The mission is about much more than adding the sweet flavor to products like chocolate or wine. It’s part of a bigger effort to grow the industry and boost rural economies.

Aaron Wightman is a New York State Maple Specialist and the Co-Director for the Cornell Maple Program. He and other researchers are on a mission to support the growth of the industry by creating new products such as wine, kombucha, chocolate, and sports gels infused with maple.

Courtesy: Cornell University
Aaron Wightman monitors a network of taps and tubing.

“It’s just a raw resource that can be used to make all kinds of foods,” Wightman said.

It’s way bigger than the bottle it comes in.

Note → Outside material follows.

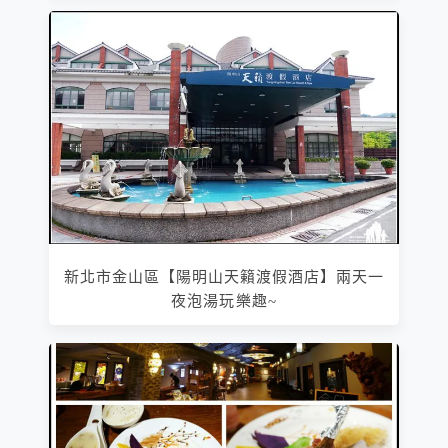
新北市金山區【陽明山天籟渡假酒店】兩天一
夜泡湯玩樂趣~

The marketplace for just maple syrup is rather small. The average American eats maybe three ounces of maple syrup a year. So, it’s a $30 million industry in New York State but if we look at something, even just the wine industry, that’s a $4.5 billion industry and only in New York State. So, if we can tap into some of these other market sectors, then we suddenly have a much bigger place to sell maple products and then we can start growing this industry.

Aaron Wightman

Tapping into those other fields would be significant. Not just for the rural economies where the trees are, but for the future of maple as well.

“If we keep making more and more maple syrup, at some point, we’re going to start suppressing the price because supply will outstrip demand. But it’s also a missed opportunity. You can only make grape wine along the Finger Lakes but you can make maple wine anywhere in the state, and we’ve made maple wine and it can be really delicious,” said Wightman.

Right now, they’re only tapping about two percent of the state’s maple trees. There are more than 300,000,000 trees they could be tapping. So, they’re barely scratching the surface, but they’re growing.

As they make more products, like maple chocolate, they’ll continue to boost the economy and fill a gap.

“There’s a need, I think, for more authentic living and more local industry and more artisan products, and we can build that in New York and make this a really nice place to live again.”

aaron wightman

Tapping into opportunities in every corner of the state.